### TASK TO CARRY OUT
Count the lines in the entries below that mention the string "GRASS", then write that number by itself.

(Dataset records)
--------

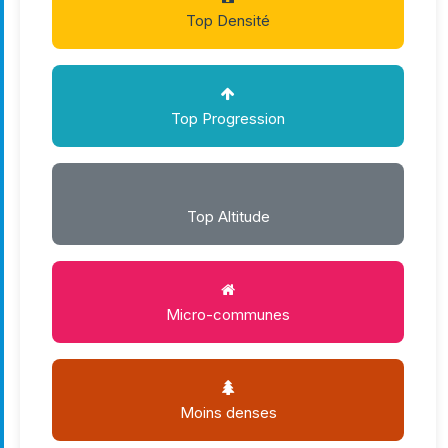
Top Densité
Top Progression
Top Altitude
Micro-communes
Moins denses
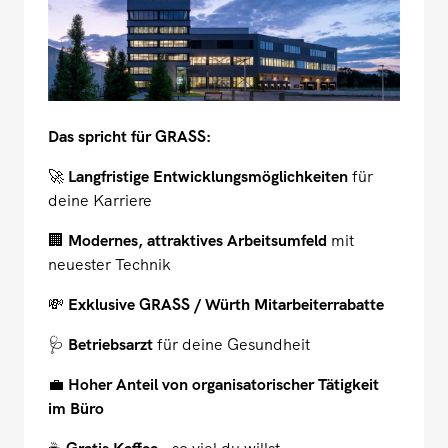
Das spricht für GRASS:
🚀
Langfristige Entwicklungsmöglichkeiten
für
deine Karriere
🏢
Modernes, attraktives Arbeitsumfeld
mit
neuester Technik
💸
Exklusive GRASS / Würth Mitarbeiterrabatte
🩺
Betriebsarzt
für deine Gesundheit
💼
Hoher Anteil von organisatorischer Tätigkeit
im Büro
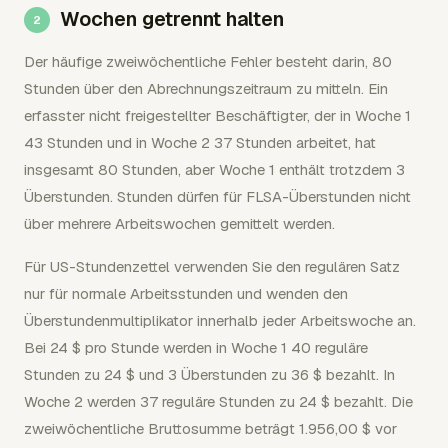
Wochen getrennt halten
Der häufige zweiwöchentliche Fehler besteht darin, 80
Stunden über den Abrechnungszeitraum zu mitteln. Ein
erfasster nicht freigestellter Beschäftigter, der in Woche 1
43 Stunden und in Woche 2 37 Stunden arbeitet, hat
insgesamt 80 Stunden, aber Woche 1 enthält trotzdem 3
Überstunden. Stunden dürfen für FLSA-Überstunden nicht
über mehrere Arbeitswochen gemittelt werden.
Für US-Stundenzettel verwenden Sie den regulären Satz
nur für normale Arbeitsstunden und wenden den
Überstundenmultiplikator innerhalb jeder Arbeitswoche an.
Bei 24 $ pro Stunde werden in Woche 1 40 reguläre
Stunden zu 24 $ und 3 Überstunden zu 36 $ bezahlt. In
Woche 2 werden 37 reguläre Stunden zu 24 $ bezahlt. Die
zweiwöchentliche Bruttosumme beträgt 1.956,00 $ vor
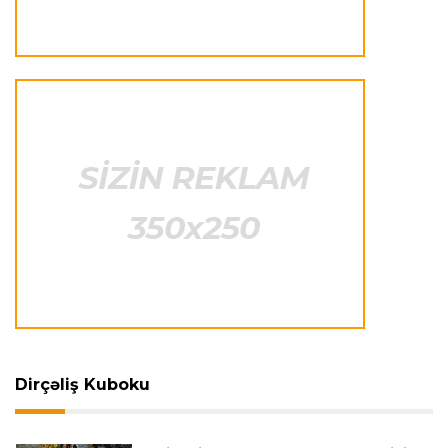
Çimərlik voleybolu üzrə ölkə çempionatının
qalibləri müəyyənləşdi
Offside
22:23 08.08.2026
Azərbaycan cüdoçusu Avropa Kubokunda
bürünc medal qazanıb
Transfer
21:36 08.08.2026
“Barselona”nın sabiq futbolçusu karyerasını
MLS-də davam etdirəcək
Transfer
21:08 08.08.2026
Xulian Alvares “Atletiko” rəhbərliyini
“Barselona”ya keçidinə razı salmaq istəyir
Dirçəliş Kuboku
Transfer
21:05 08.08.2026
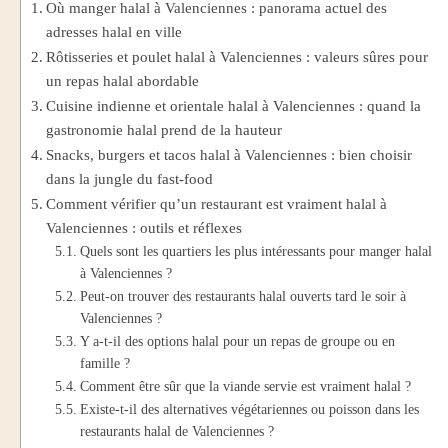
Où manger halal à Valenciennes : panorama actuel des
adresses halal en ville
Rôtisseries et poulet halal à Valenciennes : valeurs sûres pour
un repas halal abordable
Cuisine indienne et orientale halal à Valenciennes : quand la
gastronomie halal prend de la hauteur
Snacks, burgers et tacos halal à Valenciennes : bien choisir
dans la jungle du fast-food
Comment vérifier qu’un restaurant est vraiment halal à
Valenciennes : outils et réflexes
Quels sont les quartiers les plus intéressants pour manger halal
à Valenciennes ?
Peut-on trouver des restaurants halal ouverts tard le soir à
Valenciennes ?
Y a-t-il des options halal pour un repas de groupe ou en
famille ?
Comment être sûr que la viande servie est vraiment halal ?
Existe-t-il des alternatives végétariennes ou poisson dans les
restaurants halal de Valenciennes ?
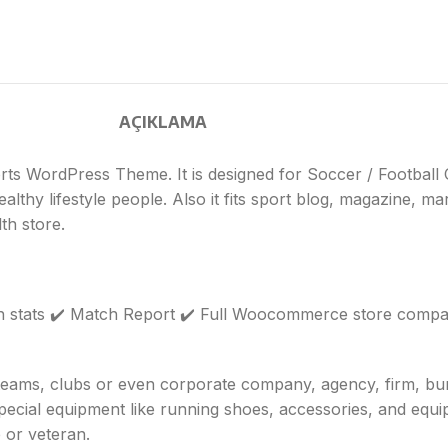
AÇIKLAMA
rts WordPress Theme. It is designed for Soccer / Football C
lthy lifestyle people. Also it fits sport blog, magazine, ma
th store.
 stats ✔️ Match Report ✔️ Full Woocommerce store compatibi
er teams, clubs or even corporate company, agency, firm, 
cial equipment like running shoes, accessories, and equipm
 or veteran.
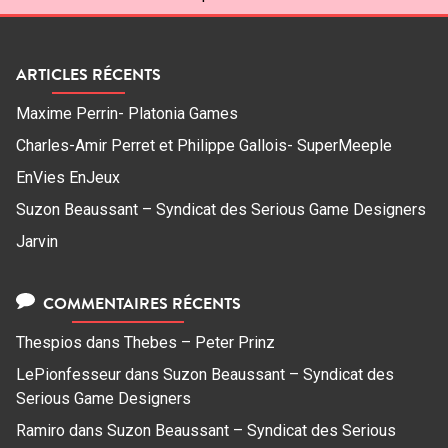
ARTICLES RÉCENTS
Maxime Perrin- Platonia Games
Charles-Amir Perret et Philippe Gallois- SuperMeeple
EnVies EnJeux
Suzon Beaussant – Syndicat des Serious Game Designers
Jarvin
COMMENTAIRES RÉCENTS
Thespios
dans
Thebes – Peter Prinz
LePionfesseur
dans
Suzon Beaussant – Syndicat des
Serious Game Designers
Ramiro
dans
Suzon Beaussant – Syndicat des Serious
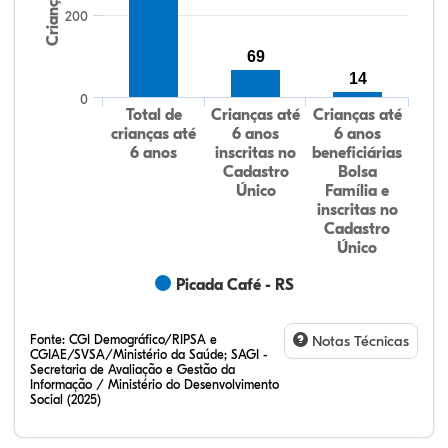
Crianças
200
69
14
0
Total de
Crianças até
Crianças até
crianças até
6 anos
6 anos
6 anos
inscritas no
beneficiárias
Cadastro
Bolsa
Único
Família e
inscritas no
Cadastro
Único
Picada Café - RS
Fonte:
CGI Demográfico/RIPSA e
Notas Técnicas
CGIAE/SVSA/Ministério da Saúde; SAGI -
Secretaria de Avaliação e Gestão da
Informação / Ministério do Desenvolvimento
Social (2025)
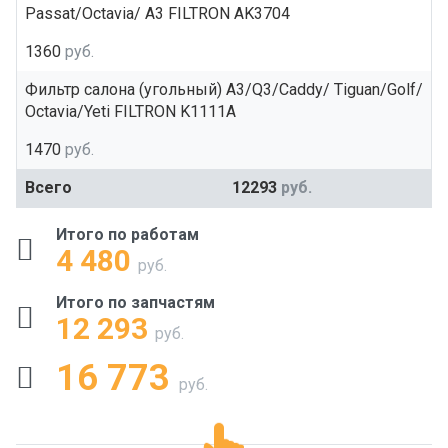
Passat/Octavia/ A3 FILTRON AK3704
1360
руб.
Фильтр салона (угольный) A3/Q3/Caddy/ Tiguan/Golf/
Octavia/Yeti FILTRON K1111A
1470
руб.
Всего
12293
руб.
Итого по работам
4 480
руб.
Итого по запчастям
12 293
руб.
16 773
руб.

--------

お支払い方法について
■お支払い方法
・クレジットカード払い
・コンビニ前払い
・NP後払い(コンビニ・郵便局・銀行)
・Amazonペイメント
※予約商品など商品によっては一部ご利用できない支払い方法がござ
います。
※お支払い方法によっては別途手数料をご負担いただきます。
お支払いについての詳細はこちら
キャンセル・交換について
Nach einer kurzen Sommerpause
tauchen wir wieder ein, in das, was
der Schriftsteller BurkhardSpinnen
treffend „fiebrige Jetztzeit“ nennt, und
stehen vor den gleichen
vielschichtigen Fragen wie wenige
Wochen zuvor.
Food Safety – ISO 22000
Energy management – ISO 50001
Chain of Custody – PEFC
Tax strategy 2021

--------

### SOLUTION
2